Attention ML compiler enthusiasts! Join us for the CODAI’23 workshop where we’ll discuss AI compilers and accelerators for Edge AI. This workshop brings together academic and industrial researchers to collaborate on deploying neural networks on edge devices. We’ll cover topics such as compilers, optimization techniques, code-generation, hardware-backends, and more.
More information: CODAI Workshop
Last year there were excellent contributions also from the TVM community:
- @tqchen: Keynote: Abstract for Machine Learning Compilations
- @areusch: Whole-model optimization with Apache TVM
- @PhilippvK, @r.stahl et al: MLonMCU: TinyML Benchmarking with Fast Retargeting
- Federico Nicolás Peccia et al: Integration of a systolic array based hardware accelerator into a DNN operator auto-tuning framework
- and many more
We are looking forward to contributions from members of the TVM community this year, as well!
Call for Papers!
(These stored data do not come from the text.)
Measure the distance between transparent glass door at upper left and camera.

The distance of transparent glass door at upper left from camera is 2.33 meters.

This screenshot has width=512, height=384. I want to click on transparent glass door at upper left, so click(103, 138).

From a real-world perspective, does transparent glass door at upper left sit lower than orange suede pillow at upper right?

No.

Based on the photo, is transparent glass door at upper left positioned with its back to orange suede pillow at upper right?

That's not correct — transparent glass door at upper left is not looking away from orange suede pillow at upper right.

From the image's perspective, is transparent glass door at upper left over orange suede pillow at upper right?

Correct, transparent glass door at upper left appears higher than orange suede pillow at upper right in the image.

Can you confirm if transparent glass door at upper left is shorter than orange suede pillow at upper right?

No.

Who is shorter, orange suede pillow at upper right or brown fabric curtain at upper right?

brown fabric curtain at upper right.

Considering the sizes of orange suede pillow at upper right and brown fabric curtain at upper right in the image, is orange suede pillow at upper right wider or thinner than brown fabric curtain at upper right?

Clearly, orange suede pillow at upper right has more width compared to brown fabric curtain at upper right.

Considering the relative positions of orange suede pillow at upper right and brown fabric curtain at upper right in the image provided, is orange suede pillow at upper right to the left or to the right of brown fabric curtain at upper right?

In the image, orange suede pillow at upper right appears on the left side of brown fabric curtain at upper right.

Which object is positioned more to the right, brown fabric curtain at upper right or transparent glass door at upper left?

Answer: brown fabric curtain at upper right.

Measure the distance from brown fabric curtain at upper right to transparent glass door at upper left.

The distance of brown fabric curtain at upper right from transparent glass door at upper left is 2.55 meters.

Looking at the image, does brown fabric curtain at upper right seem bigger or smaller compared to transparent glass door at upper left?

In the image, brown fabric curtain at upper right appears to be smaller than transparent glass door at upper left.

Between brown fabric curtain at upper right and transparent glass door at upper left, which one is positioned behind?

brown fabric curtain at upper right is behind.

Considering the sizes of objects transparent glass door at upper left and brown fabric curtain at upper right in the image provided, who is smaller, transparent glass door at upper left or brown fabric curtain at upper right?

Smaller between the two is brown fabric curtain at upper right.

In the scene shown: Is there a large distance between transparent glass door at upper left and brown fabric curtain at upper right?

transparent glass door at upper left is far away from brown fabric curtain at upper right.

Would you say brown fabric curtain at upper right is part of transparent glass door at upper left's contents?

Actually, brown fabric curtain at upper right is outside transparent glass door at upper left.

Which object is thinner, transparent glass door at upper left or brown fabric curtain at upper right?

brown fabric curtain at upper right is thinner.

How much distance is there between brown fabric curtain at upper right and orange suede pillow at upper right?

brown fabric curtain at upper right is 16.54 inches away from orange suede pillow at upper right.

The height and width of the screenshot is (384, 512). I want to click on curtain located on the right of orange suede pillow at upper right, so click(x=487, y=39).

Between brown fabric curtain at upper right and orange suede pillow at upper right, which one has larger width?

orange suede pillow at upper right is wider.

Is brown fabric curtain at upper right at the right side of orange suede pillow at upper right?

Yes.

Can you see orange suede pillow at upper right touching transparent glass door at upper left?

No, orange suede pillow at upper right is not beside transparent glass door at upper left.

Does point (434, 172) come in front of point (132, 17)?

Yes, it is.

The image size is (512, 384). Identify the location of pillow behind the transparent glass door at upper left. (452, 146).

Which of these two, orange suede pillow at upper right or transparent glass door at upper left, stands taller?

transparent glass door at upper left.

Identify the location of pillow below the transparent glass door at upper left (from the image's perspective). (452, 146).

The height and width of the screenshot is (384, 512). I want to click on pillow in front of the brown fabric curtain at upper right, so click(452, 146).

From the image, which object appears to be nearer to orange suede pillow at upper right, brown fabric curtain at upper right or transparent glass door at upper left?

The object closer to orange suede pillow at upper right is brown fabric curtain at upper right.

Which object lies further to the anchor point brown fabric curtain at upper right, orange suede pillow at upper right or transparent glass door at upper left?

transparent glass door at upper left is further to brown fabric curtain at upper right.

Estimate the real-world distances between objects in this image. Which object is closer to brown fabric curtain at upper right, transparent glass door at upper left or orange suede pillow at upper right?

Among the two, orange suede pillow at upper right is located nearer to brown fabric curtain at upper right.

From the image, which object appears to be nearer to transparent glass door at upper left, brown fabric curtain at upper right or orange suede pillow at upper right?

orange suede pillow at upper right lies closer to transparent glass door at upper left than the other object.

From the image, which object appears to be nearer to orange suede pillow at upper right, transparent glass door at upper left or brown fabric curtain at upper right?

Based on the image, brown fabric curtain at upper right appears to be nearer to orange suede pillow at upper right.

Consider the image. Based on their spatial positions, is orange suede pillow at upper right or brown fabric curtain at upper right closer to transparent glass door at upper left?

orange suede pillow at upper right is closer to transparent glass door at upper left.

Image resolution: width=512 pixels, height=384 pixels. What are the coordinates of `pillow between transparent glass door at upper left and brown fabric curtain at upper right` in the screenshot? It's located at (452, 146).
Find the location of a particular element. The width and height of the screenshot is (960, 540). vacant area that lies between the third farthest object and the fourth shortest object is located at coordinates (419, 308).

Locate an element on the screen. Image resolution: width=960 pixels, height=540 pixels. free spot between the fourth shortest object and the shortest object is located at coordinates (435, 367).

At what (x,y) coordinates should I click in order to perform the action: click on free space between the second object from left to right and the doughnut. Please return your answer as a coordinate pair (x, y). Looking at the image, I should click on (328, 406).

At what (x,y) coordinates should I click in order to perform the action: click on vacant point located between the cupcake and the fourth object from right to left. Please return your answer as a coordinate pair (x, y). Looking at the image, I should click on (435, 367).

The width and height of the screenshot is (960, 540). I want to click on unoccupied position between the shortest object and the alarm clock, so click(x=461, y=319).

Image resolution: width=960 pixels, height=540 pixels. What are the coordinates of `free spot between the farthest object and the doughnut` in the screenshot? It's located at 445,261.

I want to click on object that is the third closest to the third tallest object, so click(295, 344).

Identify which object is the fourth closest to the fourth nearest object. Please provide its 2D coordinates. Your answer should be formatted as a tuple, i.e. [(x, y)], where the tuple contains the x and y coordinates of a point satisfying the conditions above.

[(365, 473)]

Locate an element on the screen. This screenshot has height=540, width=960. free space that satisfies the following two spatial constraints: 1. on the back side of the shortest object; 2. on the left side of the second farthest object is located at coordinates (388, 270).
CODAI Workshop, co-hosted at Embedded Systems Week
September 17th - 22nd September 2023
Hamburg, Germany (Hybrid)
Abstract Submission Deadline: July 6th 2023
Paper Submission Deadline: July 13th 2023
The CODAI workshop is a great opportunity to share and learn about the latest developments of Edge and Embedded AI in the academia and industry.
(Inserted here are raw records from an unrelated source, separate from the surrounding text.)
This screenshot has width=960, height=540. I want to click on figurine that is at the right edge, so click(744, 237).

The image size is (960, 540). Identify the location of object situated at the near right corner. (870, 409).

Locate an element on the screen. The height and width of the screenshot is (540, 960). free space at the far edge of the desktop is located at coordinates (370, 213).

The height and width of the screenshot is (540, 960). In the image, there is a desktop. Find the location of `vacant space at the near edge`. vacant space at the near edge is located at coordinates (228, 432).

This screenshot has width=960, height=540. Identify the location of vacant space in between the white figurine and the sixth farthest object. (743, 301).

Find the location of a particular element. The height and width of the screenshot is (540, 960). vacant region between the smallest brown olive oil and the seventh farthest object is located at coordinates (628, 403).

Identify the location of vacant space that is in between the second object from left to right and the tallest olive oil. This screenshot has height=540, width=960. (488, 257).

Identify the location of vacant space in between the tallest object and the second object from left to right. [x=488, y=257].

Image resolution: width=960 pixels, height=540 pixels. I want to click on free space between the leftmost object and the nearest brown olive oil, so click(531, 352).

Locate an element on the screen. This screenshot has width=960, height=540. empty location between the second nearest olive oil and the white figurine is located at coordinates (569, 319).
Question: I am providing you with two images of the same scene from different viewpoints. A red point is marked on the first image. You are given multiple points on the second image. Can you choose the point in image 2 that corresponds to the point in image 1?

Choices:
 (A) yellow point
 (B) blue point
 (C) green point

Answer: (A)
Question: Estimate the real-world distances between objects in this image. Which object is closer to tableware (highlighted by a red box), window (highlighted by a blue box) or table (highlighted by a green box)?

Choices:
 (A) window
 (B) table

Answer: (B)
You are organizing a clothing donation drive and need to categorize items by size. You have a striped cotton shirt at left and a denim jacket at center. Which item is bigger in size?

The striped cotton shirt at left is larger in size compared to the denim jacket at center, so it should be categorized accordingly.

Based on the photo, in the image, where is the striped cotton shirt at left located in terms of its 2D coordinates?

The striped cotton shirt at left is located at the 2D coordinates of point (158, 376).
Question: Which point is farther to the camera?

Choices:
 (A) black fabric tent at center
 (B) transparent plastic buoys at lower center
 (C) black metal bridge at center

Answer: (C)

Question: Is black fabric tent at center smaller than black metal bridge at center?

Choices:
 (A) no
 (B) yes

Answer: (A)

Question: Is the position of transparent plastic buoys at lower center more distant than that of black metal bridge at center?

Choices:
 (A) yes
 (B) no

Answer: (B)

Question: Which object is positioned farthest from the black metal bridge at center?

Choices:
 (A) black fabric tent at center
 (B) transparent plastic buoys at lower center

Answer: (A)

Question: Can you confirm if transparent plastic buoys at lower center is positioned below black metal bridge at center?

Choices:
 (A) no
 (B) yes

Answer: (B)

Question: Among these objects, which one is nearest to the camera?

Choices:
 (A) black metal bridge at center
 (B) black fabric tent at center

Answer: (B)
The topics of interest include, but are not limited to:
- Compilers for Edge AI: partitioning, µC, heterogeneous systems, intermediate representations or (domain specific) languages
- Optimization techniques and performance estimation of neural networks on edge device: e.g., compression, quantization techniques, virtual prototyping
- Code-generation and hardware-backends for Embedded AI accelerators - especially for RISC-V is appreciated
- Applications: processing of embedded vision, time-series data, etc.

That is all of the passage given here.